第 1 轮 cat main.py 返回 200 行代码（~800 token），到第 5 轮被替换为 "[Previous: used bash]"（~10 token）。一次替换省 790 token，10 个旧结果省近 8000 token。

模型看到占位符就知道 "之前用过但输出被压缩了"。需要重新看？再 cat 一次就行。

Layer 2：auto_compact —— 自动摘要

触发条件

micro_compact 是细水长流，但如果对话实在太长，光替换旧输出不够。auto_compact 在 token 总量超过阈值时触发，做更激进的压缩——把整段对话压缩为一个摘要。

两步走：保存 + 摘要

def save_transcript(messages: list) -> Path:
    """保存完整对话到 .transcripts/，压缩前的快照。"""
    transcript_dir = Path(".transcripts")
    transcript_dir.mkdir(exist_ok=True)
    filepath = transcript_dir / f"conversation_{int(time.time())}.jsonl"
    with open(filepath, "w") as f:
        for msg in messages:
            f.write(json.dumps(msg, ensure_ascii=False) + "\n")
    return filepath


def summarize_conversation(client, messages: list) -> str:
    """让 LLM 把完整对话压缩为结构化摘要。"""
    response = client.messages.create(
        model=MODEL, max_tokens=4000,
        system=(
            "把对话压缩为结构化摘要。保留：1) 用户原始目标 "
            "2) 已完成步骤 3) 关键发现和决策 4) 当前待办。"
            "丢弃：具体文件内容、命令输出、中间调试过程。"
        ),
        messages=[{"role": "user",
                    "content": format_messages_for_summary(messages)}],
    )
    return response.content[0].text


def auto_compact(client, messages: list) -> list:
    """保存 transcript + 生成摘要 + 替换消息列表。"""
    filepath = save_transcript(messages)
    summary = summarize_conversation(client, messages)
    return [{
        "role": "user",
        "content": (
            f"[Context compacted. Full transcript: {filepath}]\n\n"
            f"## Conversation Summary\n\n{summary}\n\n"
            "Continue from where we left off."
        ),
    }]

信息没有丢失——它从活跃上下文移到了磁盘。压缩前几万 token，压缩后一条摘要消息 1000-2000 token。压缩比 10:1 到 50:1。
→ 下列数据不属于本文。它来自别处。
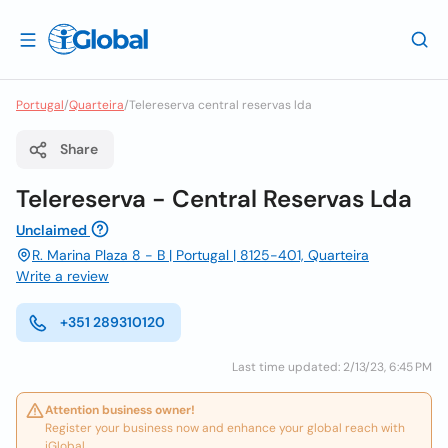
Portugal
/
Quarteira
/
Telereserva central reservas lda
Share
Telereserva - Central Reservas Lda
Unclaimed
R. Marina Plaza 8 - B | Portugal | 8125-401, Quarteira
Write a review
+351 289310120
Last time updated: 2/13/23, 6:45 PM
Attention business owner!
Register your business now and enhance your global reach with
iGlobal.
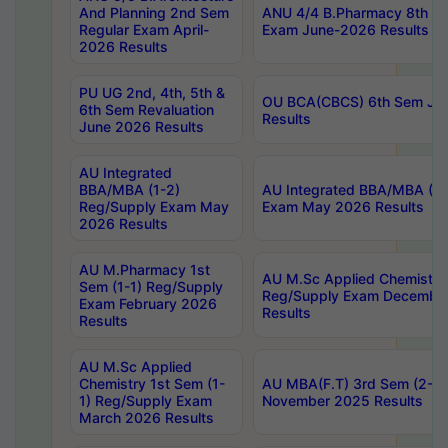
And Planning 2nd Sem
ANU 4/4 B.Pharmacy 8th S
Regular Exam April-
Exam June-2026 Results
2026 Results
PU UG 2nd, 4th, 5th &
OU BCA(CBCS) 6th Sem Ju
6th Sem Revaluation
Results
June 2026 Results
AU Integrated
BBA/MBA (1-2)
AU Integrated BBA/MBA (2-
Reg/Supply Exam May
Exam May 2026 Results
2026 Results
AU M.Pharmacy 1st
AU M.Sc Applied Chemistry
Sem (1-1) Reg/Supply
Reg/Supply Exam Decembe
Exam February 2026
Results
Results
AU M.Sc Applied
Chemistry 1st Sem (1-
AU MBA(F.T) 3rd Sem (2-1) 
1) Reg/Supply Exam
November 2025 Results
March 2026 Results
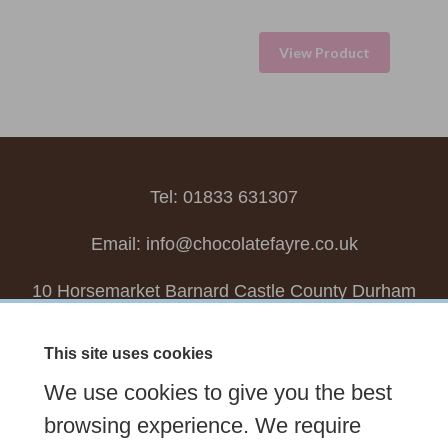
View Product
Tel: 01833 631307
Email:
info@chocolatefayre.co.uk
10 Horsemarket Barnard Castle County Durham
DL12 8LZ, UK
This site uses cookies
Choose your own
Boxed Chocolates
We use cookies to give you the best
Seasonal
Tasters Club
Our Story
Latest
browsing experience. We require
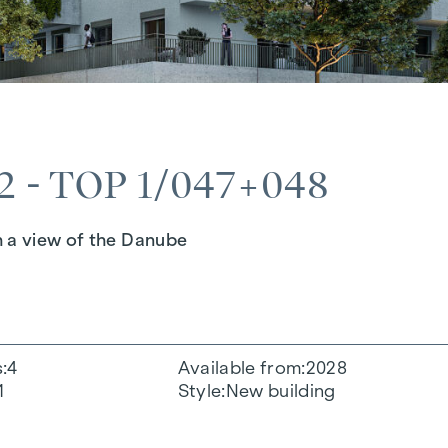
 - TOP 1/047+048
h a view of the Danube
s
4
Available from
2028
1
Style
New building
Layer 3：compact 工具 —— 模型主动触发

为什么需要手动层

auto_compact 靠阈值触发。但有时候模型自己知道 "当前上下文太乱了，我需要整理一下再继续"。compact 工具让模型拥有这个自主权。

工具定义 + 处理

COMPACT_TOOL = {
    "name": "compact",
    "description": (
        "Compress the conversation history into a summary. "
        "Use when the context is getting long."
    ),
    "input_schema": {"type": "object", "properties": {}},
}

def handle_compact(client, messages: list) -> tuple:
    """手动触发，复用 auto_compact 的摘要流程。"""
    new_messages = auto_compact(client, messages)
    return new_messages, "Context compacted successfully."

本质上和 Layer 2 一样的摘要流程。区别只是触发者：Layer 2 系统自动，Layer 3 模型主动。

集成：三层压缩在循环中的位置

TOKEN_THRESHOLD = 100_000

def agent_loop(client, messages: list, tools: list):
    while True:
        micro_compact(messages)                    # ① Layer 1

        if estimate_tokens(messages) > TOKEN_THRESHOLD:
            messages = auto_compact(client, messages)  # ② Layer 2

        response = client.messages.create(
            model=MODEL, system=SYSTEM,
            messages=messages, tools=tools, max_tokens=8000,
        )
        messages.append({"role": "assistant", "content": response.content})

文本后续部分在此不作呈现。